Question

The ciliary muscles of the eye control the curvature of the lens in the eye and hence alter the effective focal length of the system. When the muscles are fully relaxed, the focal length is maximum. When the muscles are strained, the curvature of the lens increases. That means, the radius of curvature decreases and the focal length decreases. For a clear vision the image must be on the retina. The image distance is therefore fixed for clear vision and it equals the distance from the retina to the eye lens. It is about 2.5cm for grown up persons.
A person can theoretically have clear vision of an object situated at any large distance from the eye. The smallest distance at which a person can clearly see is related to the minimum possible focal length. The ciliary muscles are most strained in this position. For an average grown up person, the minimum distance of the object should be around 25cm.
A person suffering from the eye defects uses spectacles (eye glasses). The function of the lens of the spectacles is to form the image of the objects within the range in which a person can see clearly. The image of the spectacle lens becomes the object for the eye lens and whose image is formed on the retina.
The number of the spectacle lens used for the remedy of eye defect is decided by the power of the lens required and the number of the spectacle lens is equal to the numerical value of the power of the lens with sign. For example if the power of the lens required is +3D (converging lens of focal length 100/3cm)then the number of the lens will be +3.
For all calculations required, you can use the lens formula and the lens makers formula. Assume that the eye lens is an equiconvex lens.
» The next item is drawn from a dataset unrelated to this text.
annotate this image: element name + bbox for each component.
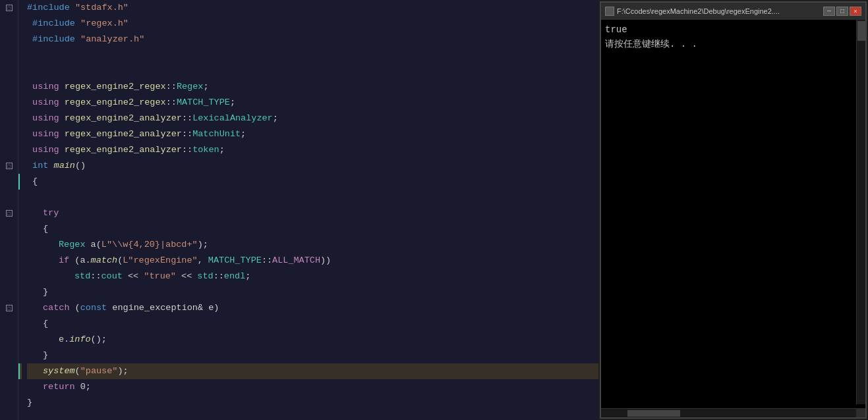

Neglect the distance between the eye lens and the spectacle lens.
A farsighted man cannot see objects clearly unless they are at least at 100cm from his eyes The number of spectacle lens that will make his range of clear vision equal to an average grown up person will be

Answer 1

It is given in the question that the object has to be at least be placed at a distance of 100m from the eye of the so that the man can see the object clearly. Hence he has to use correction glasses(spectacles) so that the image is formed on his retina of the eye. The eye defect he is suffering from is called hypermetropia where in the image is formed behind the retina. Hence he has to use converging lenses (convex lens) to correct his vision. For the man to see the object, the lens used should be such that the image at the least distance of distinct vision should be formed at 100cm from the eye so that the image formed by the lens can be viewed as the object. Therefore using the lens formula we can calculate the focal length and determine the lens number.

Complete step by step answer:

In the above diagram fig 1,we can see that the image is formed behind the retina, therefore we need a converging lens to bring back the image to the retina.

In the above figure we can see that the object kept at 25 cm should be at least formed at 100 cm, so that the man is able to see the object. Hence the focal length of the lens, using the lens formula is,
$\dfrac{1}{f}=\dfrac{1}{V}-\dfrac{1}{U}$ where f is the focal length of the lens, U is the object distance and V is the image distance from the centre of the lens. IN the above lens diagram the image distance and the object distance are negative, Therefore the focal length of the lens is,
$\begin{aligned} & \dfrac{1}{f}=\dfrac{1}{V}-\dfrac{1}{U} \\\ & \dfrac{1}{f}=\dfrac{1}{-100}-\dfrac{1}{-25} \\\ & \dfrac{1}{f}=\dfrac{25-100}{-100\times 25}=\dfrac{-75}{-100\times 25}=\dfrac{3}{100} \\\ & f=\dfrac{100}{3}cm=\dfrac{1}{3}m \\\ \end{aligned}$
Hence the power of the lens P is equal to,
$\begin{aligned} & P=\dfrac{1}{f} \\\ & P=\dfrac{1}{\left( 1/3 \right)m}=+3D \\\ \end{aligned}$
Hence the number of the lens is equal to +3.

Note:
In an optical system the distances are always measured from the optical centre of the lens. If the distance traversed from the optical centre to the object or the image is in the direction of the incident light, the distance is taken as positive. If the distance traversed from the optical centre to the object or the image is in the direction opposite to the incident light, the distance is taken is negative.